In an editorial on 15 January this year, the Newcastle Journal newspaper summed up the main questions that remain unanswered: first, did Christopher receive the correct treatment for his injuries; secondly, why was his kidney removed, and where is it now; and, thirdly, what action has been taken against those involved? On the first point, there is clear evidence that Christopher did not receive the proper treatment that we would expect in a modern European country.
Professor Redmond, who drew up a report for the local coroner in Durham, said:
On 25 and 26 July this year, an inquest was held in Durham into Christopher's death and the verdict given was accidental death contributed to by neglect. At the inquest, certain documents appeared for the first time. A report by the Papandreou hospital into the case names those responsible for the terrible treatment of Christopher. It says that Sergios Pavlidis, the trainee doctor on duty, failed to seek out the duty doctor or a specialist doctor to look at the patient and that Dr. George Karavolias, the emergency ward duty doctor, was in bed and left no instruction that he should be notified if an emergency was admitted. It also said that the two nurses on the orthopaedic ward failed to inform the duty doctor that Christopher had been admitted to the ward.
The same individuals were named in a second report produced at the inquest, this time by the public prosecutor's office in Rhodes. It had the telling words on the front cover, "Homicide as a result of negligence".

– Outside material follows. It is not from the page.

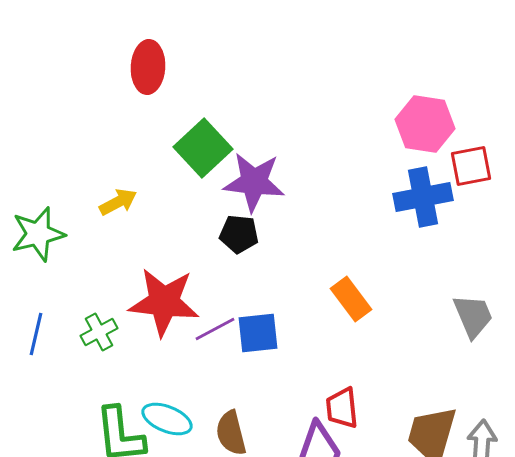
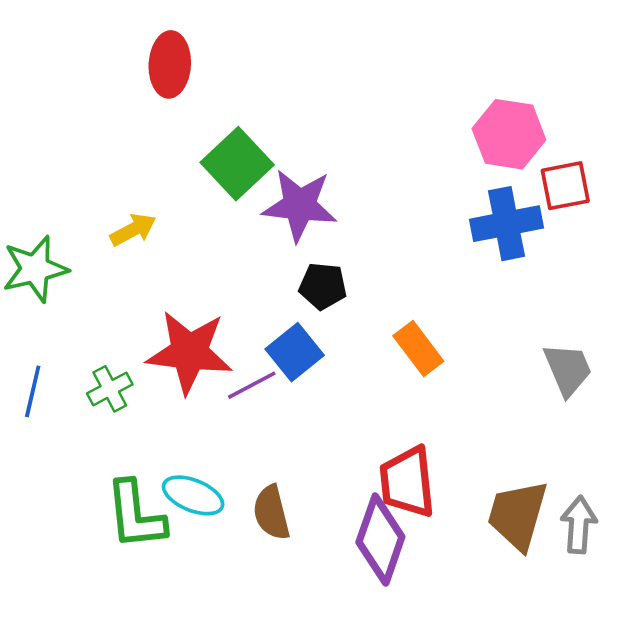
black pentagon: (239, 234) -> (323, 286), moved
blue square: (258, 333) -> (295, 352), moved, turned -33
red trapezoid: (342, 408) -> (407, 482), size x1.4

What has been the outcome? In short, we do not know. The family's attempts to get answers have been met with a wall of silence. I wrote to the Greek Ambassador on 3 September this year, but to date I have not even received an acknowledgement of my letter. Stephen Hughes, the Durham MEP, has made representations to the Greek health and justice ministers, but to date has had no replies.
The case that I have outlined is truly appalling. Respect must be paid to Mrs. Pam Cummings, Christopher's mother, and her family for the way in which they have tried with dignity to get answers but have been thwarted by a lack of co-operation from the Greek authorities.
According to the House Library, more than 2 million UK citizens visited Greece in 2000. Christopher Rochester was just one of those. Unlike others, he did not come back. Greece is not a third-world nation; it is a modern country and a member of the European Union, and we should expect decent health care if we fall ill while visiting. From the experience of Christopher Rochester, health care on Rhodes is clearly not adequate, and one would question whether it is safe for UK citizens to visit the island. The UK tourist trade to Greece in 1999 was worth £938 million. There should be an onus on both the Greek Government and UK tour operators to ensure that local medical services are of a higher standard than those on Rhodes.
Mrs. Cummings, a proud lady, knows that nothing will bring her son back, but if by highlighting this case she can prevent another mother from going through the torment that she has experienced, some good may have come out of Christopher's death. Clearly, the family wants answers to the questions that I have raised this afternoon. Any representation that the Minister can make on behalf of the family would be greatly appreciated in trying to bring this unhappy story to a close and finally allowing Christopher to rest in peace.